CREAM CHEESE FROSTING
- Before starting on the cream cheese frosting, I highly recommend turning it into homemade rainbow chip frosting, which is what I did with the batch I photographed for this post. You'll see in that recipe that it makes double the amount of frosting called for in this funfetti cinnamon roll recipe, so you'd only need to use half of it.
- In a large bowl with a handheld mixer or the bowl of a stand mixer fitted with a paddle attachment, beat the butter and cream cheese on medium-high speed until smooth. Add the vanilla extract and beat again.
- Turn the mixer speed down to low and add the powdered sugar. Add the salt and continue mixing until smooth.
- Spread cream cheese frosting onto slightly cooled rolls, sprinkle with extra sprinkles (if desired), and serve rolls immediately. Leftover rolls stay fresh in an airtight container at room temperature up to 3 days or in the refrigerator up to 5 days. Reheat in the microwave for 8-10 seconds before serving.
- Make ahead: this dough can be made the ahead of time through step 1 of the “assemble and bake dough” instructions. Cover rolls with plastic wrap and allow to rest in the refrigerator overnight or up to 18 hours. In the morning (or when you are ready to bake the rolls), remove them from the refrigerator and allow to rise in a warm environment, about 1 hour. Continue with step 2 in the “assemble and bake dough” instructions.
- To freeze baked rolls: baked rolls freeze well, up to 3 months. Thaw overnight in the refrigerator and warm before enjoying.

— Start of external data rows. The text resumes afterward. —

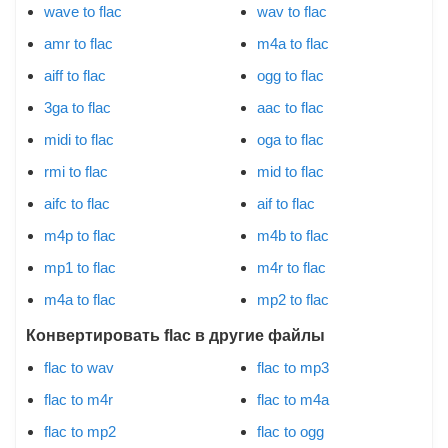
wave to flac
wav to flac
amr to flac
m4a to flac
aiff to flac
ogg to flac
3ga to flac
aac to flac
midi to flac
oga to flac
rmi to flac
mid to flac
aifc to flac
aif to flac
m4p to flac
m4b to flac
mp1 to flac
m4r to flac
m4a to flac
mp2 to flac
Конвертировать flac в другие файлы
flac to wav
flac to mp3
flac to m4r
flac to m4a
flac to mp2
flac to ogg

- To freeze unbaked rolls: parbake the rolls in step 2 in “assemble and bake dough” instructions for 10 minutes at 350°F (177ºC). Allow to cool completely, cover tightly, then freeze. Remove the rolls from the freezer and allow to thaw in the refrigerator overnight. Finish baking for the remaining 18-22 minutes before frosting and serving.
All nutritional values are approximate and provided to the reader as a courtesy. Changing ingredients and/or quantities will alter the estimated nutritional calculations.